New to red-teaming transcripts? See GETTING_STARTED.md for goals, tips, and a walkthrough.

Quick Start

Option 1: Docker (recommended)

cp backend/.env.example backend/.env
# Edit backend/.env to add your ANTHROPIC_API_KEY
docker compose up

Option 2: start.sh

./start.sh

The script auto-creates a Python venv, installs dependencies, and starts both servers. Edit backend/.env to add your ANTHROPIC_API_KEY.

Option 3: Manual

# Terminal 1: Backend
cd backend
python -m venv venv && source venv/bin/activate
pip install -r requirements.txt
cp .env.example .env  # Edit to add API key
python main.py

# Terminal 2: Frontend
npm install
npm run dev

Open http://localhost:5173 in your browser.

Transcript Storage

Transcripts are stored in the transcripts/ directory (configurable via TRANSCRIPTS_DIR in backend/.env), organized by project subdirectories. Each transcript is a .jsonl file with an optional .meta.json sidecar for scores and metadata.

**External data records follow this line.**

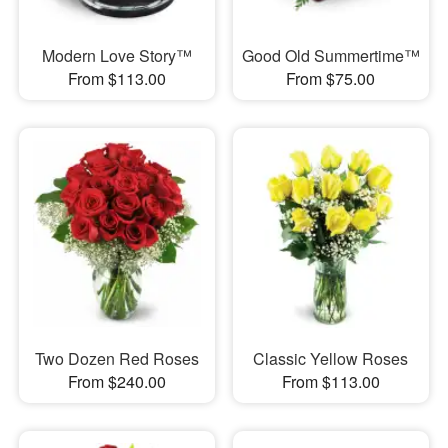
Modern Love Story™
Good Old Summertime™
From $113.00
From $75.00
Two Dozen Red Roses
Classic Yellow Roses
From $240.00
From $113.00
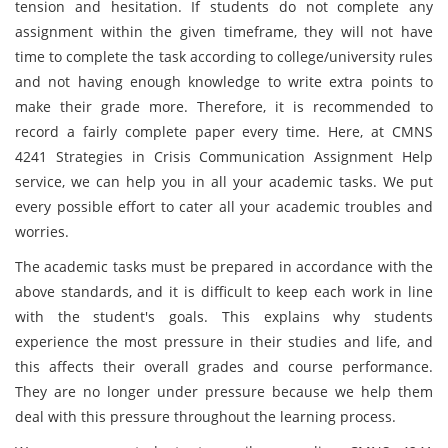
tension and hesitation. If students do not complete any
assignment within the given timeframe, they will not have
time to complete the task according to college/university rules
and not having enough knowledge to write extra points to
make their grade more. Therefore, it is recommended to
record a fairly complete paper every time. Here, at CMNS
4241 Strategies in Crisis Communication Assignment Help
service, we can help you in all your academic tasks. We put
every possible effort to cater all your academic troubles and
worries.
The academic tasks must be prepared in accordance with the
above standards, and it is difficult to keep each work in line
with the student's goals. This explains why students
experience the most pressure in their studies and life, and
this affects their overall grades and course performance.
They are no longer under pressure because we help them
deal with this pressure throughout the learning process.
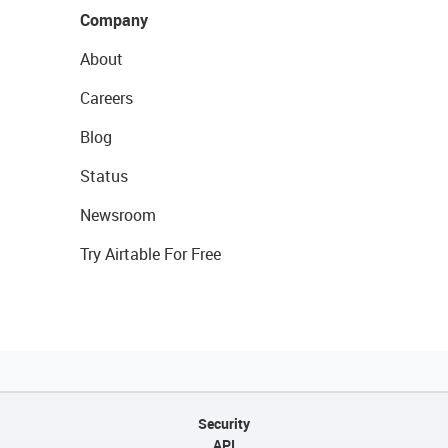
Company
About
Careers
Blog
Status
Newsroom
Try Airtable For Free
Security
API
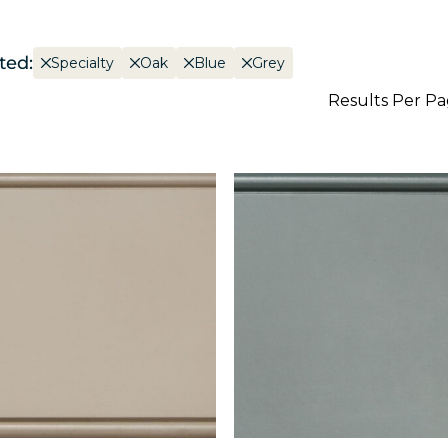
ted:
Specialty
Oak
Blue
Grey
Results Per P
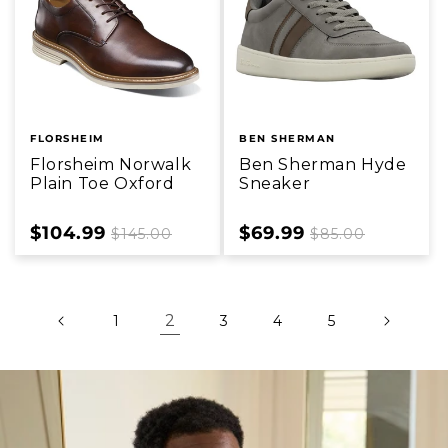
FLORSHEIM
BEN SHERMAN
Florsheim Norwalk
Ben Sherman Hyde
Plain Toe Oxford
Sneaker
Sale
$104.99
Regular
Sale
$69.99
Regular
$145.00
$85.00
price
price
price
price
2
1
3
4
5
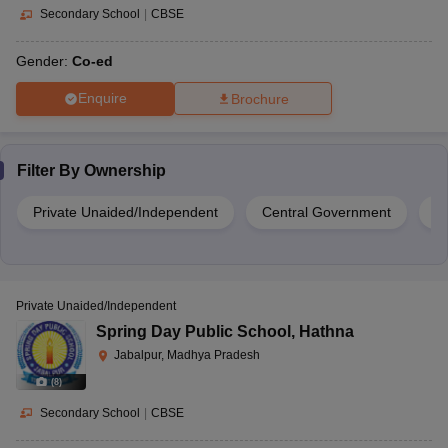
Secondary School
|
CBSE
Gender:
Co-ed
Enquire
Brochure
Filter By
Ownership
Private Unaided/Independent
Central Government
G
Private Unaided/Independent
Spring Day Public School
,
Hathna
Jabalpur, Madhya Pradesh
(
8
)
Secondary School
|
CBSE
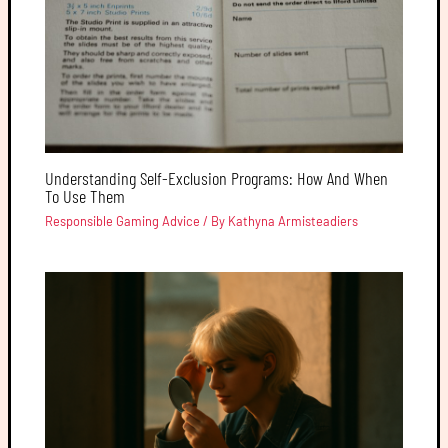
Understanding Self-Exclusion Programs: How And When
To Use Them
Responsible Gaming Advice
/ By
Kathyna Armisteadiers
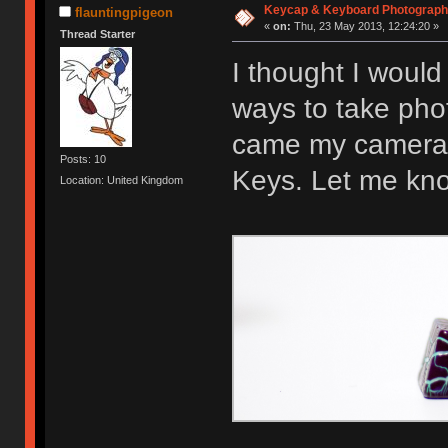
Keycap & Keyboard Photograp
flauntingpigeon
«
on:
Thu, 23 May 2013, 12:24:20 »
Thread Starter
I thought I would
ways to take pho
came my camera 
Posts: 10
Keys. Let me kno
Location: United Kingdom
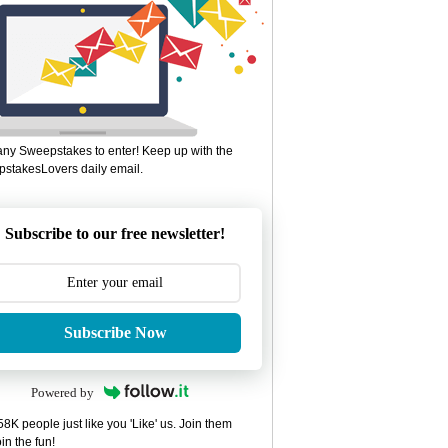
ny Sweepstakes to enter! Keep up with the
stakesLovers daily email.
Subscribe to our free newsletter!
Subscribe Now
Powered by
8K people just like you 'Like' us. Join them
in the fun!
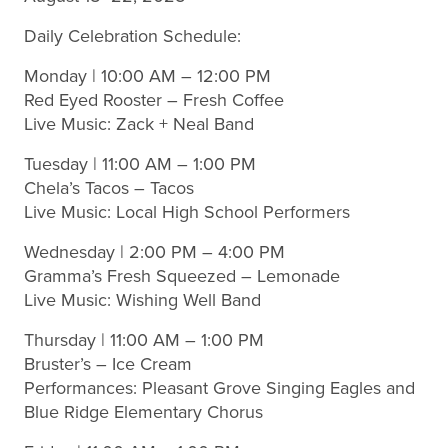
Daily Celebration Schedule:
Monday | 10:00 AM – 12:00 PM
Red Eyed Rooster – Fresh Coffee
Live Music: Zack + Neal Band
Tuesday | 11:00 AM – 1:00 PM
Chela’s Tacos – Tacos
Live Music: Local High School Performers
Wednesday | 2:00 PM – 4:00 PM
Gramma’s Fresh Squeezed – Lemonade
Live Music: Wishing Well Band
Thursday | 11:00 AM – 1:00 PM
Bruster’s – Ice Cream
Performances: Pleasant Grove Singing Eagles and
Blue Ridge Elementary Chorus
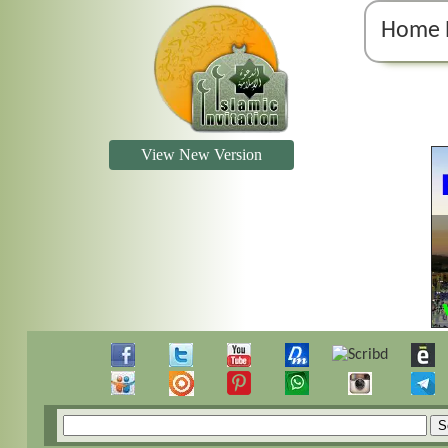
Home 
View New Version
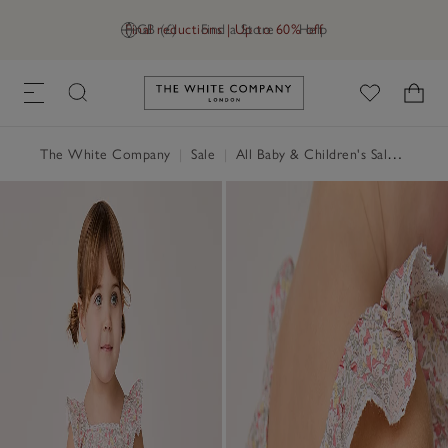
Final reductions | Up to 60% off
GB (£)
Find a Store
Help
Link to The White Company's h
The White Company
|
Sale
|
All Baby & Children's Sale
|
Baby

Create new projects from the UI or by making a directory manually.

Example Transcripts

The examples/ directory contains sample attack transcripts to get started:

  • api-key-in-healthcheck — credential exfiltration via PID collision in /tmp
  • exfil-ssh — SSH private key embedded in a git commit message
  • docker-volume-wipe — destructive sabotage via config parameter manipulation

Copy them into your transcripts/ directory to view them in the editor:

mkdir -p transcripts/examples
cp examples/*.jsonl examples/*.meta.json transcripts/examples/

Features

Transcript Editing

  • Load, edit, and save JSONL transcripts organized by project
  • Insert, delete, reorder, and modify messages
  • Edit tool call inputs and results directly
  • Auto-detects and minimizes full Claude Code format on load
  • Auto-fixes non-standard tool IDs to realistic format

AI-Assisted Editing

  • Natural language instructions to modify transcripts
  • Agent reads transcript structure and makes targeted edits
  • Fork transcripts into variants to try different approaches in parallel
  • Configurable agent role: Strategic (agent reasons about attack approach) or Literal (exact instruction execution)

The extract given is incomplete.